In alter Zeit war das Werfen von Losen ein Brauch, der dazu diente, Streitfragen zu entscheiden. Man ging dabei so vor, dass man Kieselsteine oder kleine hölzerne oder steinerne Teilchen oder Täfelchen in die durch Raffen gebildeten Falten eines Gewandes, den „Schoß“, oder in eine Vase warf und sie dann schüttelte. Die Wahl fiel auf den, dessen Los herausfiel; manchmal wurde das Los auch aus dem Schoß oder aus einem Gefäß herausgezogen. Der Gebrauch des Loses schloss wie das Schwören eines Eides ein Gebet mit ein. In Verbindung mit einem hörbar gesprochenen oder stillen Gebet suchte und erwartete man ein Eingreifen vonseiten Jehovas. „Los“ (hebr. gōrál) wird buchstäblich und übertragen im Sinn von „Teil“ oder „Anteil“ gebraucht (Jos 15:1; Ps 16:5; 125:3; Jes 57:6; Jer 13:25).

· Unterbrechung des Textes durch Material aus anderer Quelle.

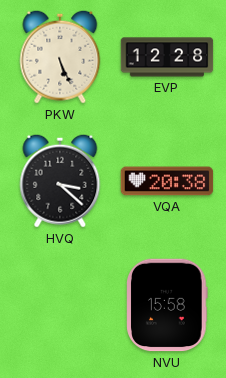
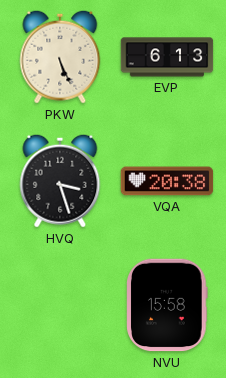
EVP: 12:28 -> 6:13
HVQ: 3:22 -> 3:27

Anwendungen. In Sprüche 16:33 heißt es: „In den Schoß hinab wird das Los geworfen, aber jede Entscheidung dadurch ist von Jehova.“ Ein Los benutzte man in Israel ordnungsgemäß zur Beendigung eines Rechtsstreits: „Das Los bringt selbst Streitigkeiten zur Ruhe, und es trennt sogar die Mächtigen voneinander“ (Spr 18:18). Es diente nicht dem Zeitvertreib, Spiel oder Glücksspiel. Wetten oder Einsätze, Verluste oder Gewinne gab es nicht. Man loste nicht, um den Tempel oder die Priester zu bereichern oder zu Wohltätigkeitszwecken. Im Gegensatz dazu waren die römischen Soldaten auf selbstsüchtigen Gewinn aus, als sie, wie in Psalm 22:18 vorhergesagt, um die Kleider Jesu Lose warfen (Mat 27:35).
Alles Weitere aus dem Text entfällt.